Unfortunately, the trial was terminated early because “At the third interim analysis, criteria for futility were met and the trial was stopped early.”  In fact, it appears the control group was doing ever so slightly better than the experimental group.  Suffice to say, this outcome wasn’t very good for the company’s stock price.

I feel your pain and frustration of being over-promised and under-delivered.  More importantly, now you don’t just know, but have felt a bit what cancer patients and others with chronic or life threatening diseases go through regularly.

My Quick Update

The third cycle of chemotherapy is kicking the tar out of me.  It was a rough first week, and the second week started with injections of Lupron and Xgeva for my original prostate cancer, which re-invigorated the side effects.  My bones hurt when pressure is applied to them, which is to say that whatever part of my body I’m laying on is painful.  It’s not awful pain, but I do need to take pills to be comfortable enough to sleep.

As I said at the beginning, the pandemic is taking the fun out of cancer.  Indoor track is over, no road trips to meet friends, no watching auto racing on TV.

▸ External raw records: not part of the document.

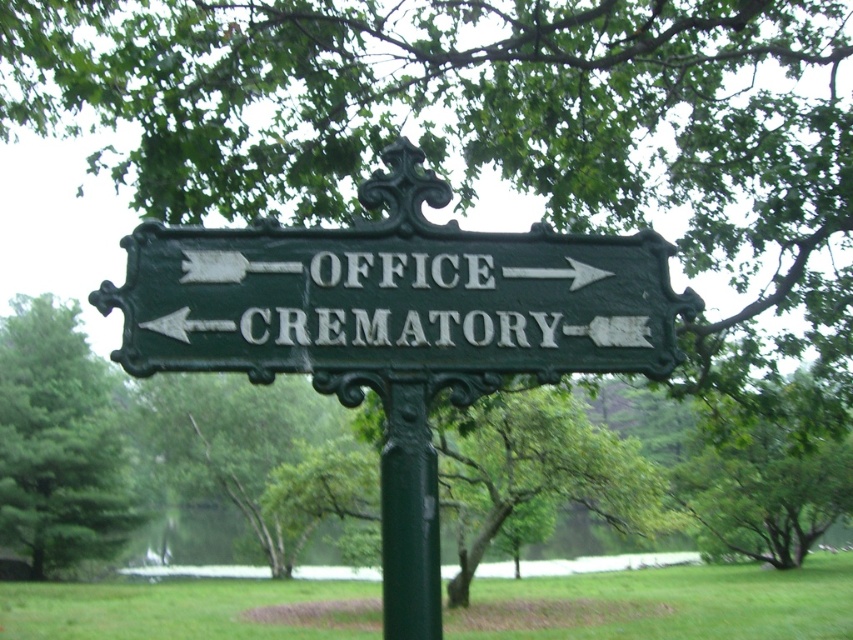 Which is behind, point (334, 264) or point (73, 470)?

Positioned behind is point (73, 470).

Where is `green cast iron sign at center`? Image resolution: width=853 pixels, height=640 pixels. green cast iron sign at center is located at coordinates (395, 298).

Does green leafy tree at left have a smaller size compared to green matte pole at center?

No, green leafy tree at left is not smaller than green matte pole at center.

What do you see at coordinates (57, 442) in the screenshot? The height and width of the screenshot is (640, 853). I see `green leafy tree at left` at bounding box center [57, 442].

This screenshot has height=640, width=853. Describe the element at coordinates (57, 442) in the screenshot. I see `green leafy tree at left` at that location.

The height and width of the screenshot is (640, 853). I want to click on green leafy tree at left, so click(x=57, y=442).

This screenshot has width=853, height=640. What do you see at coordinates (395, 298) in the screenshot?
I see `green cast iron sign at center` at bounding box center [395, 298].

Is green cast iron sign at center below green matte pole at center?

No.

Who is more forward, (x=248, y=358) or (x=395, y=548)?

Positioned in front is point (x=395, y=548).

The width and height of the screenshot is (853, 640). I want to click on green cast iron sign at center, so click(395, 298). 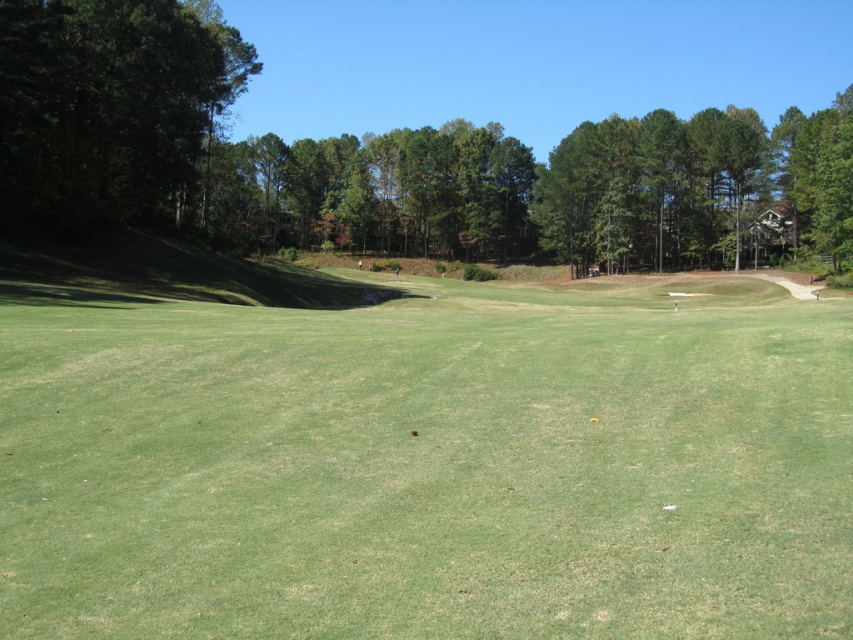 You are standing on the golf course and see the green leafy trees at upper center and the dark green leafy tree at left. Which tree is positioned more to the right side of the scene?

The green leafy trees at upper center are positioned to the right of the dark green leafy tree at left, so they are more to the right side of the scene.

You are a golfer standing on the green grassy field at center. You want to hit a ball to the green leafy trees at upper center. Considering the width of the areas, which area is narrower?

The green grassy field at center is narrower than the green leafy trees at upper center because its width is less than the trees.

You are a golfer standing on the green grassy field at center. You want to hit a ball to the dark green leafy tree at left. Considering the spatial relationship between them, which direction should you aim to ensure the ball reaches the tree?

The green grassy field at center is wider than the dark green leafy tree at left, so you should aim slightly to the left side of the tree to account for the field width difference. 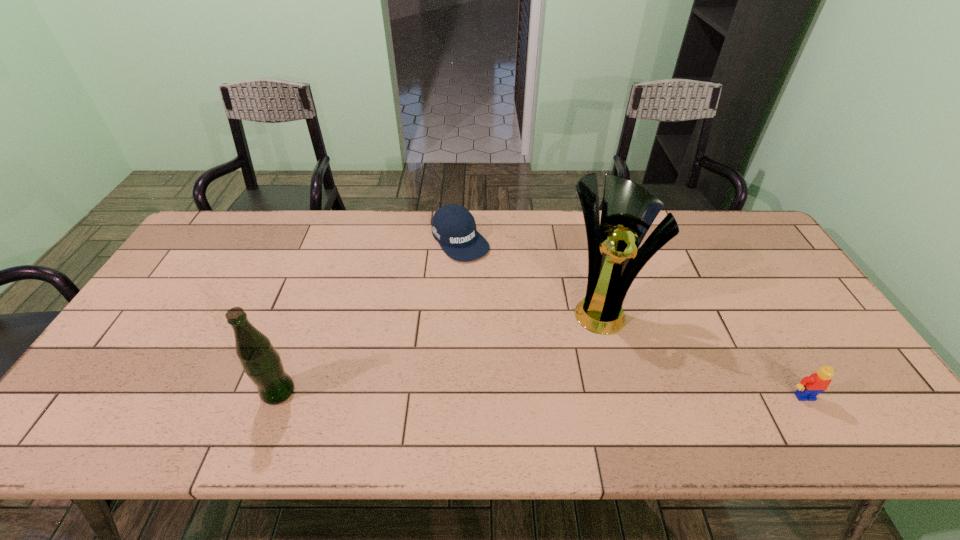 Where is `the leftmost object`? the leftmost object is located at coordinates (261, 362).

The height and width of the screenshot is (540, 960). What are the coordinates of `beer bottle` in the screenshot? It's located at [261, 362].

This screenshot has width=960, height=540. I want to click on Lego, so click(811, 386).

Locate an element on the screen. Image resolution: width=960 pixels, height=540 pixels. award is located at coordinates (628, 210).

Identify the location of the third object from left to right. (628, 210).

Where is `the farthest object`? The image size is (960, 540). the farthest object is located at coordinates (453, 226).

The height and width of the screenshot is (540, 960). What are the coordinates of `baseball cap` in the screenshot? It's located at (453, 226).

Where is `vacant space situated on the back of the leftmost object`? vacant space situated on the back of the leftmost object is located at coordinates (290, 361).

Identify the location of free space located 0.210m at the front of the tallest object, where the globe is visible. This screenshot has width=960, height=540. (582, 401).

You are a GUI agent. You are given a task and a screenshot of the screen. Output one action in this format:
    pyautogui.click(x=<x>, y=<y>)
    Task: Click on the vacant space located at the front of the tallest object, where the globe is visible
    Image resolution: width=960 pixels, height=540 pixels.
    Given the screenshot: What is the action you would take?
    pyautogui.click(x=583, y=398) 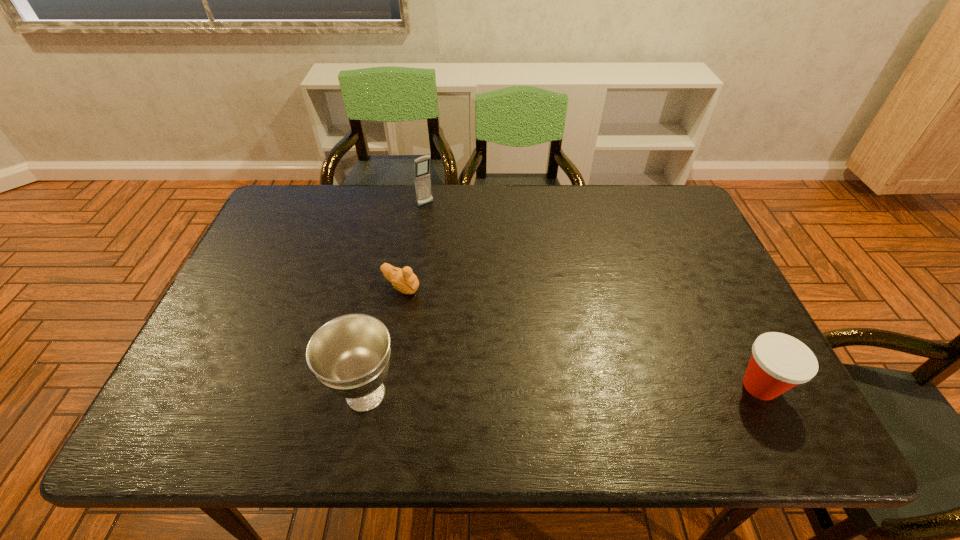 Where is `vacant space at the near edge of the desktop`? The height and width of the screenshot is (540, 960). vacant space at the near edge of the desktop is located at coordinates (695, 397).

What are the coordinates of `free region at the left edge of the desktop` in the screenshot? It's located at (276, 307).

Find the location of `free space at the right edge of the desktop`. free space at the right edge of the desktop is located at coordinates (749, 357).

This screenshot has height=540, width=960. Identify the location of vacant position at the far left corner of the desktop. (302, 216).

This screenshot has width=960, height=540. In order to click on free region at the near left corner in this screenshot , I will do `click(242, 389)`.

Identify the location of vacant space at the far right corner of the desktop. Image resolution: width=960 pixels, height=540 pixels. (644, 192).

The width and height of the screenshot is (960, 540). In order to click on free space between the shortest object and the cellular telephone in this screenshot , I will do `click(414, 246)`.

Where is `unoccupied area between the rightmost object and the second farthest object`? unoccupied area between the rightmost object and the second farthest object is located at coordinates (581, 336).

Where is `unoccupied position between the second shortest object and the second farthest object`? This screenshot has height=540, width=960. unoccupied position between the second shortest object and the second farthest object is located at coordinates 581,336.

Where is `free area in between the chalice and the rightmost object`? The height and width of the screenshot is (540, 960). free area in between the chalice and the rightmost object is located at coordinates (563, 390). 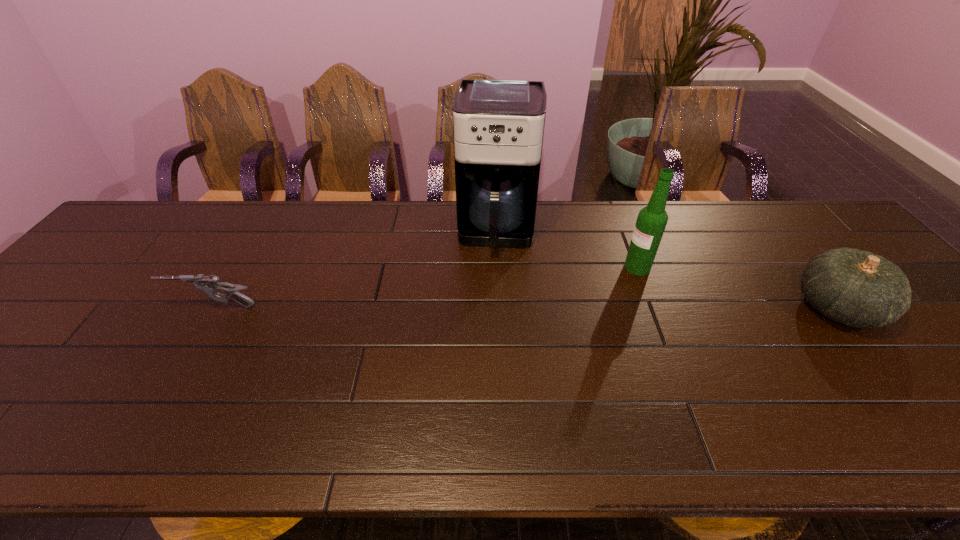 This screenshot has height=540, width=960. Identify the location of free space located 0.220m at the barrel of the shortest object. (84, 307).

The width and height of the screenshot is (960, 540). I want to click on free space located 0.060m on the left of the gourd, so click(x=772, y=308).

Where is `free point located on the front panel of the third object from right to left`? Image resolution: width=960 pixels, height=540 pixels. free point located on the front panel of the third object from right to left is located at coordinates point(489,341).

The height and width of the screenshot is (540, 960). I want to click on free space located on the front panel of the third object from right to left, so click(486, 380).

You are a GUI agent. You are given a task and a screenshot of the screen. Output one action in this format:
    pyautogui.click(x=<x>, y=<y>)
    Task: Click on the vacant space located on the front panel of the third object from right to left
    
    Given the screenshot: What is the action you would take?
    click(491, 315)

I want to click on vacant area situated on the label of the third shortest object, so click(x=546, y=327).

Identify the location of free space located on the label of the third shortest object. The height and width of the screenshot is (540, 960). (538, 333).

Identify the location of free region located on the label of the third shortest object. This screenshot has width=960, height=540. (585, 301).

You are a GUI agent. You are given a task and a screenshot of the screen. Output one action in this format:
    pyautogui.click(x=<x>, y=<y>)
    Task: Click on the object situated at the far edge
    This screenshot has height=540, width=960.
    Given the screenshot: What is the action you would take?
    pyautogui.click(x=498, y=124)

The image size is (960, 540). I want to click on object that is at the right edge, so click(857, 288). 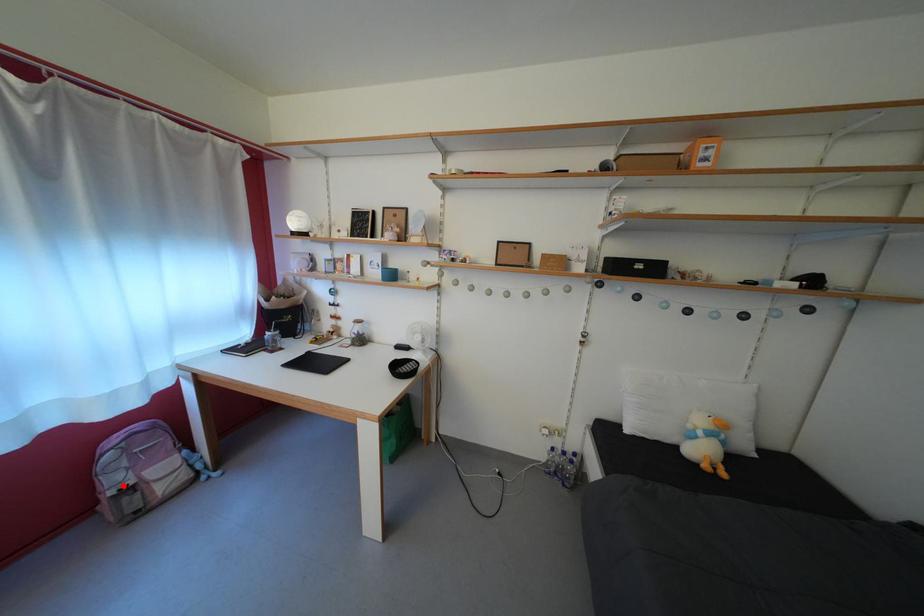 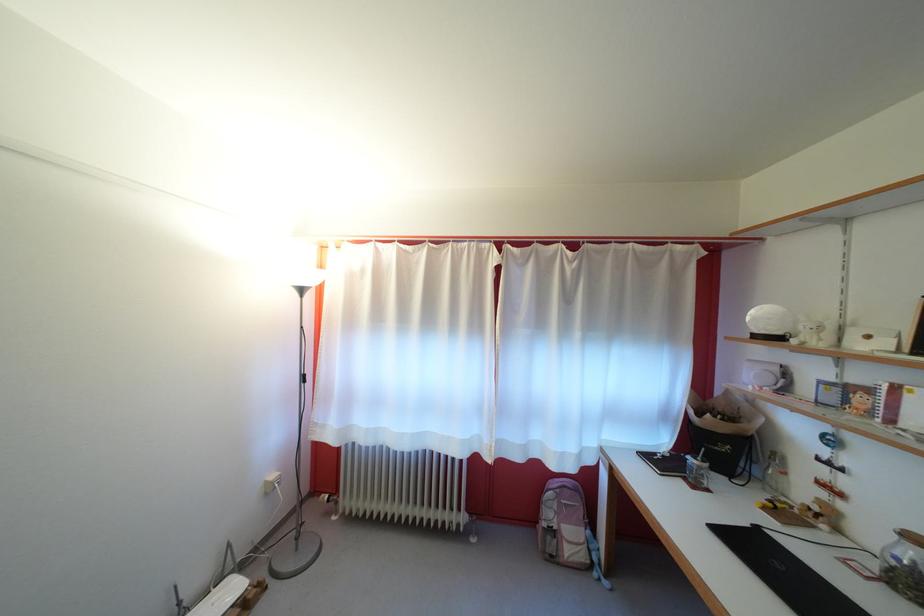 Find the pixel in the second image that matches the highlighted location in the first image.

(556, 521)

But I’m slowly adapting.  Eventually I will get to video chatting with people, but am a bit hesitant after a recent phone call had to be cut short due to what I’ll politely call digestive side effects.  Also, by brain doesn’t always thing correctly.  You can’t tell right now because I have a backspace key.  Or maybe you can, I left the typos in an earlier sentence in this paragraph.  Spell checker said it was all okay.

I still get out for walks regularly, and occasionally throw in a short bit of running.  Why, just earlier this week I ran almost a quarter mile, and my heart rate only went up to 192 for that short, slow, downhill effort.

I’ve also rediscovered Gran Turismo 5 on PS3.  Playing it is a bit like an odd form of meditation.  If I don’t stay in the present moment of driving a car at high speed on a virtual race track, I quickly end up crashing into the wall.  This game can absorb hours very easily, when I’m feeling well enough to sit up for that long.

And of course I write blog posts occasionally as well, and think about what shockingly oddball pictures I can put in them to keep my readers amused and shocked.  Yes I know today’s image cannot be unseen.